▶ _Dataset records_:

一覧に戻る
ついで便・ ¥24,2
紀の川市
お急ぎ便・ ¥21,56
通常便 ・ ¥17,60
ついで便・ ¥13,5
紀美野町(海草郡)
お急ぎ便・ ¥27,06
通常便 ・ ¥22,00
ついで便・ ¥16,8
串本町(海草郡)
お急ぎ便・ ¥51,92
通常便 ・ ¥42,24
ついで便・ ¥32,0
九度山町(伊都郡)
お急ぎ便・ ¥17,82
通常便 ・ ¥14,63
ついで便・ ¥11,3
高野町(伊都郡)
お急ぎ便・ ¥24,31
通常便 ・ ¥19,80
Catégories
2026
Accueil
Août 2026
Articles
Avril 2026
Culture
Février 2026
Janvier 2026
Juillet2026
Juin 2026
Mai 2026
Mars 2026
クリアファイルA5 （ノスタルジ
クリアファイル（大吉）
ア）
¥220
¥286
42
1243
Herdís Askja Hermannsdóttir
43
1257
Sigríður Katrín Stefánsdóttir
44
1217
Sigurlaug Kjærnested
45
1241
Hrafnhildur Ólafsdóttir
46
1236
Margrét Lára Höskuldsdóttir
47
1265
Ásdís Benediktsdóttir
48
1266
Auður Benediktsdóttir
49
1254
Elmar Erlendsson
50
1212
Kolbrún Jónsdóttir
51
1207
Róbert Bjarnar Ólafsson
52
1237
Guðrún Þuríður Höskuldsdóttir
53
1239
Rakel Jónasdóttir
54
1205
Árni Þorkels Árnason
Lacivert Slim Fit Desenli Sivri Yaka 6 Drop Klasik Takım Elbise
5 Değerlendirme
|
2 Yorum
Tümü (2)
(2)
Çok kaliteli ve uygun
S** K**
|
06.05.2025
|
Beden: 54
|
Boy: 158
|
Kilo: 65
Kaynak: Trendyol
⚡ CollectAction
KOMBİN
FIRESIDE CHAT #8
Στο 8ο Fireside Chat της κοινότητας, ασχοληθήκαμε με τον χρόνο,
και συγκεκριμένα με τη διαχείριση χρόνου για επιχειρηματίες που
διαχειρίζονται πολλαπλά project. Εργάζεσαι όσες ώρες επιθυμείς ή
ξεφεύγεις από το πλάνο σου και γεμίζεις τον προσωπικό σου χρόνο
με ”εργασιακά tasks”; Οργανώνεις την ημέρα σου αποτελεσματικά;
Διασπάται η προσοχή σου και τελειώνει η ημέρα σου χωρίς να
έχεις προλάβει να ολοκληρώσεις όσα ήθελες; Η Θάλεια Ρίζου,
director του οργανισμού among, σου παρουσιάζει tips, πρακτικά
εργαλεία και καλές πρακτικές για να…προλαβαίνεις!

▶ _What is being asked_:
Your reply must be the entries above, returned word for word.

▶ _Task result_:
一覧に戻る
ついで便・ ¥24,2
紀の川市
お急ぎ便・ ¥21,56
通常便 ・ ¥17,60
ついで便・ ¥13,5
紀美野町(海草郡)
お急ぎ便・ ¥27,06
通常便 ・ ¥22,00
ついで便・ ¥16,8
串本町(海草郡)
お急ぎ便・ ¥51,92
通常便 ・ ¥42,24
ついで便・ ¥32,0
九度山町(伊都郡)
お急ぎ便・ ¥17,82
通常便 ・ ¥14,63
ついで便・ ¥11,3
高野町(伊都郡)
お急ぎ便・ ¥24,31
通常便 ・ ¥19,80
Catégories
2026
Accueil
Août 2026
Articles
Avril 2026
Culture
Février 2026
Janvier 2026
Juillet2026
Juin 2026
Mai 2026
Mars 2026
クリアファイルA5 （ノスタルジ
クリアファイル（大吉）
ア）
¥220
¥286
42
1243
Herdís Askja Hermannsdóttir
43
1257
Sigríður Katrín Stefánsdóttir
44
1217
Sigurlaug Kjærnested
45
1241
Hrafnhildur Ólafsdóttir
46
1236
Margrét Lára Höskuldsdóttir
47
1265
Ásdís Benediktsdóttir
48
1266
Auður Benediktsdóttir
49
1254
Elmar Erlendsson
50
1212
Kolbrún Jónsdóttir
51
1207
Róbert Bjarnar Ólafsson
52
1237
Guðrún Þuríður Höskuldsdóttir
53
1239
Rakel Jónasdóttir
54
1205
Árni Þorkels Árnason
Lacivert Slim Fit Desenli Sivri Yaka 6 Drop Klasik Takım Elbise
5 Değerlendirme
|
2 Yorum
Tümü (2)
(2)
Çok kaliteli ve uygun
S** K**
|
06.05.2025
|
Beden: 54
|
Boy: 158
|
Kilo: 65
Kaynak: Trendyol
⚡ CollectAction
KOMBİN
FIRESIDE CHAT #8
Στο 8ο Fireside Chat της κοινότητας, ασχοληθήκαμε με τον χρόνο,
και συγκεκριμένα με τη διαχείριση χρόνου για επιχειρηματίες που
διαχειρίζονται πολλαπλά project. Εργάζεσαι όσες ώρες επιθυμείς ή
ξεφεύγεις από το πλάνο σου και γεμίζεις τον προσωπικό σου χρόνο
με ”εργασιακά tasks”; Οργανώνεις την ημέρα σου αποτελεσματικά;
Διασπάται η προσοχή σου και τελειώνει η ημέρα σου χωρίς να
έχεις προλάβει να ολοκληρώσεις όσα ήθελες; Η Θάλεια Ρίζου,
director του οργανισμού among, σου παρουσιάζει tips, πρακτικά
εργαλεία και καλές πρακτικές για να…προλαβαίνεις!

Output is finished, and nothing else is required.